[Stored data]
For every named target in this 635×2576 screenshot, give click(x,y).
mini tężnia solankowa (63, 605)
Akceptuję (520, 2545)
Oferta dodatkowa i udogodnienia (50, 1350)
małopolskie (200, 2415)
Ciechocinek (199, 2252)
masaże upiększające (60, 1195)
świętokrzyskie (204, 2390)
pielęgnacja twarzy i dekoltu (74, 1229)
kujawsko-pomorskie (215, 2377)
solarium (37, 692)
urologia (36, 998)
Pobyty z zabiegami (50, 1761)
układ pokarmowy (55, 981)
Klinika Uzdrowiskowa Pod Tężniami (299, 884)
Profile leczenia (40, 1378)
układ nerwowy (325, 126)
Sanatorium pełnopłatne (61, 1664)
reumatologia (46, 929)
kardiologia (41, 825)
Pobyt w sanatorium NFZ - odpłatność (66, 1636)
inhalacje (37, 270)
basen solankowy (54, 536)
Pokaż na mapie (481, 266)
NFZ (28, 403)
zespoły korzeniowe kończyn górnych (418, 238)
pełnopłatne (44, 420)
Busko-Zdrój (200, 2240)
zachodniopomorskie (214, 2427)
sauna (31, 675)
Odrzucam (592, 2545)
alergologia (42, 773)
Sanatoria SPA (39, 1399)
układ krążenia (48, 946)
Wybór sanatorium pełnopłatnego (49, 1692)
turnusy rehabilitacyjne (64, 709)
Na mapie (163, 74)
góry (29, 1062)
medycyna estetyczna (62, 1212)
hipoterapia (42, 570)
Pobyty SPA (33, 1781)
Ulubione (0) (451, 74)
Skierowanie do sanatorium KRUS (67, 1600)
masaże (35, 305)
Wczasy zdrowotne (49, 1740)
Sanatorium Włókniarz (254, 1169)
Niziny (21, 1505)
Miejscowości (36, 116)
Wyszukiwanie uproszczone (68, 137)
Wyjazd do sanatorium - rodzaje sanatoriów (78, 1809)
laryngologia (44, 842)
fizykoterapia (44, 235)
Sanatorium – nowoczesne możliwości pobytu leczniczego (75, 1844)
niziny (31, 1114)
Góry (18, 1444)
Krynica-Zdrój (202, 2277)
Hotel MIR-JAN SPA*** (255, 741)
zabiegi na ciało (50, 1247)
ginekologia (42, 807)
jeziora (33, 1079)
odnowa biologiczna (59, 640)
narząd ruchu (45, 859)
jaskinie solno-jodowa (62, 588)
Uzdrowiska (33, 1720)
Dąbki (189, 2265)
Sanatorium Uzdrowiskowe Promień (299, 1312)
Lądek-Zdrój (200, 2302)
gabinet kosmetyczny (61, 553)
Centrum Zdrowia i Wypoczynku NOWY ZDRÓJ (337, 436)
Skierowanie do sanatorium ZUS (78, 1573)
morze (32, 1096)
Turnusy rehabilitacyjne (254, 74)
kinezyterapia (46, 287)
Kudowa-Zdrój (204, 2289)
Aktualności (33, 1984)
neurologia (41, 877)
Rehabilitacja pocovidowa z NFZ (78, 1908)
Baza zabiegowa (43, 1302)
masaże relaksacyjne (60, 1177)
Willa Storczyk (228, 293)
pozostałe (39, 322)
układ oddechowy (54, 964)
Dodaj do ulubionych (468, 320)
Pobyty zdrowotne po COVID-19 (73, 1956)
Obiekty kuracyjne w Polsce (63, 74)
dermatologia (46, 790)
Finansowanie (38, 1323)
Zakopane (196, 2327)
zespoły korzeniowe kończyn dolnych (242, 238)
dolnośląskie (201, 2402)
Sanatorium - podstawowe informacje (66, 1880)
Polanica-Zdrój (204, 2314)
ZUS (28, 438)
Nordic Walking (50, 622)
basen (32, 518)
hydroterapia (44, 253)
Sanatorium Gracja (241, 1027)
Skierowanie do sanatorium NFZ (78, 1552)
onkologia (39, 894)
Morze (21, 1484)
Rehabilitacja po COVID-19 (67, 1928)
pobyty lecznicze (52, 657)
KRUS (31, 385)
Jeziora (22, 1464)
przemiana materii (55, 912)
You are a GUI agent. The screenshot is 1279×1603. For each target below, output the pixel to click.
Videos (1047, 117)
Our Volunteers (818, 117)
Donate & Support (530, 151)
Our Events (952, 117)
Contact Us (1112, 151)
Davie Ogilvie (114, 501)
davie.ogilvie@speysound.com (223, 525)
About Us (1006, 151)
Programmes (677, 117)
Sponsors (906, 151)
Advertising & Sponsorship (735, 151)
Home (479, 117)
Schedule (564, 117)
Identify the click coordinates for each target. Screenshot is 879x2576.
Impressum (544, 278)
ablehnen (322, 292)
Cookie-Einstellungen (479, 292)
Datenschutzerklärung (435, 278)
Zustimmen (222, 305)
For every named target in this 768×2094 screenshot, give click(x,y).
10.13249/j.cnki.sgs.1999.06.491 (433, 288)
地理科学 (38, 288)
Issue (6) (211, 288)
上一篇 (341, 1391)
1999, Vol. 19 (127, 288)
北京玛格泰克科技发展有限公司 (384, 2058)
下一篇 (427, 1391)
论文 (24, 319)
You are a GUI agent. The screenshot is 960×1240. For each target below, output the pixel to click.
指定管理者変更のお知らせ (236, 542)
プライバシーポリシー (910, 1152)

▶ **THE PROBLEM**: Set down each entry again, exactly as written.

▶ **EXPECTED ANSWER**:
For every named target in this 635×2576 screenshot, give click(x,y).
mini tężnia solankowa (63, 605)
Akceptuję (520, 2545)
Oferta dodatkowa i udogodnienia (50, 1350)
małopolskie (200, 2415)
Ciechocinek (199, 2252)
masaże upiększające (60, 1195)
świętokrzyskie (204, 2390)
pielęgnacja twarzy i dekoltu (74, 1229)
kujawsko-pomorskie (215, 2377)
solarium (37, 692)
urologia (36, 998)
Pobyty z zabiegami (50, 1761)
układ pokarmowy (55, 981)
Klinika Uzdrowiskowa Pod Tężniami (299, 884)
Profile leczenia (40, 1378)
układ nerwowy (325, 126)
Sanatorium pełnopłatne (61, 1664)
reumatologia (46, 929)
kardiologia (41, 825)
Pobyt w sanatorium NFZ - odpłatność (66, 1636)
inhalacje (37, 270)
basen solankowy (54, 536)
Pokaż na mapie (481, 266)
NFZ (28, 403)
zespoły korzeniowe kończyn górnych (418, 238)
pełnopłatne (44, 420)
Busko-Zdrój (200, 2240)
zachodniopomorskie (214, 2427)
sauna (31, 675)
Odrzucam (592, 2545)
alergologia (42, 773)
Sanatoria SPA (39, 1399)
układ krążenia (48, 946)
Wybór sanatorium pełnopłatnego (49, 1692)
turnusy rehabilitacyjne (64, 709)
Na mapie (163, 74)
góry (29, 1062)
medycyna estetyczna (62, 1212)
hipoterapia (42, 570)
Pobyty SPA (33, 1781)
Ulubione (0) (451, 74)
Skierowanie do sanatorium KRUS (67, 1600)
masaże (35, 305)
Wczasy zdrowotne (49, 1740)
Sanatorium Włókniarz (254, 1169)
Niziny (21, 1505)
Miejscowości (36, 116)
Wyszukiwanie uproszczone (68, 137)
Wyjazd do sanatorium - rodzaje sanatoriów (78, 1809)
laryngologia (44, 842)
fizykoterapia (44, 235)
Sanatorium – nowoczesne możliwości pobytu leczniczego (75, 1844)
niziny (31, 1114)
Góry (18, 1444)
Krynica-Zdrój (202, 2277)
Hotel MIR-JAN SPA*** (255, 741)
zabiegi na ciało (50, 1247)
ginekologia (42, 807)
jeziora (33, 1079)
odnowa biologiczna (59, 640)
narząd ruchu (45, 859)
jaskinie solno-jodowa (62, 588)
Uzdrowiska (33, 1720)
Dąbki (189, 2265)
Sanatorium Uzdrowiskowe Promień (299, 1312)
Lądek-Zdrój (200, 2302)
gabinet kosmetyczny (61, 553)
Centrum Zdrowia i Wypoczynku NOWY ZDRÓJ (337, 436)
Skierowanie do sanatorium ZUS (78, 1573)
morze (32, 1096)
Turnusy rehabilitacyjne (254, 74)
kinezyterapia (46, 287)
Kudowa-Zdrój (204, 2289)
Aktualności (33, 1984)
neurologia (41, 877)
Rehabilitacja pocovidowa z NFZ (78, 1908)
Baza zabiegowa (43, 1302)
masaże relaksacyjne (60, 1177)
Willa Storczyk (228, 293)
pozostałe (39, 322)
układ oddechowy (54, 964)
Dodaj do ulubionych (468, 320)
Pobyty zdrowotne po COVID-19 (73, 1956)
Obiekty kuracyjne w Polsce (63, 74)
dermatologia (46, 790)
Finansowanie (38, 1323)
Zakopane (196, 2327)
zespoły korzeniowe kończyn dolnych (242, 238)
dolnośląskie (201, 2402)
Sanatorium - podstawowe informacje (66, 1880)
Polanica-Zdrój (204, 2314)
ZUS (28, 438)
Nordic Walking (50, 622)
basen (32, 518)
hydroterapia (44, 253)
Sanatorium Gracja (241, 1027)
Skierowanie do sanatorium NFZ (78, 1552)
onkologia (39, 894)
Morze (21, 1484)
Rehabilitacja po COVID-19 (67, 1928)
pobyty lecznicze (52, 657)
KRUS (31, 385)
Jeziora (22, 1464)
przemiana materii (55, 912)
You are a GUI agent. The screenshot is 1279×1603. For each target below, output the pixel to click.
Videos (1047, 117)
Our Volunteers (818, 117)
Donate & Support (530, 151)
Our Events (952, 117)
Contact Us (1112, 151)
Davie Ogilvie (114, 501)
davie.ogilvie@speysound.com (223, 525)
About Us (1006, 151)
Programmes (677, 117)
Sponsors (906, 151)
Advertising & Sponsorship (735, 151)
Home (479, 117)
Schedule (564, 117)
Identify the click coordinates for each target. Screenshot is 879x2576.
Impressum (544, 278)
ablehnen (322, 292)
Cookie-Einstellungen (479, 292)
Datenschutzerklärung (435, 278)
Zustimmen (222, 305)
For every named target in this 768×2094 screenshot, give click(x,y).
10.13249/j.cnki.sgs.1999.06.491 (433, 288)
地理科学 (38, 288)
Issue (6) (211, 288)
上一篇 (341, 1391)
1999, Vol. 19 (127, 288)
北京玛格泰克科技发展有限公司 (384, 2058)
下一篇 (427, 1391)
论文 (24, 319)
You are a GUI agent. The screenshot is 960×1240. For each target below, output the pixel to click.
指定管理者変更のお知らせ (236, 542)
プライバシーポリシー (910, 1152)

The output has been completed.